Saved data entries:
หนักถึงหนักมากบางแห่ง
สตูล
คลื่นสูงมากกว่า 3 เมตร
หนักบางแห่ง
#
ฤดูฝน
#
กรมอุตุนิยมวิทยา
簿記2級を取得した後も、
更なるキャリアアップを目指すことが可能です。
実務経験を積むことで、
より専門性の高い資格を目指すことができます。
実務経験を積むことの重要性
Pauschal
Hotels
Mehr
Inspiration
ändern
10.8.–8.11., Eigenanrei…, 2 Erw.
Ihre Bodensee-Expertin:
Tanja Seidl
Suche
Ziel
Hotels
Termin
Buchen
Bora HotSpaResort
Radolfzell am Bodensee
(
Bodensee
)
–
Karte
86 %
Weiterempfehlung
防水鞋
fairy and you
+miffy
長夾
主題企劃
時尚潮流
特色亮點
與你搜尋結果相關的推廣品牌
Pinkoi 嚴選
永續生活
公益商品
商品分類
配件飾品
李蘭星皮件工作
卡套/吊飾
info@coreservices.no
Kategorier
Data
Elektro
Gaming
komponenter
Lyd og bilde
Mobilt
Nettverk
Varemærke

• Assignment
Where in the records does the string "Bodensee" appear? Copy every line that has it.

• Answer for this exercise
Ihre Bodensee-Expertin:
Radolfzell am Bodensee
Bodensee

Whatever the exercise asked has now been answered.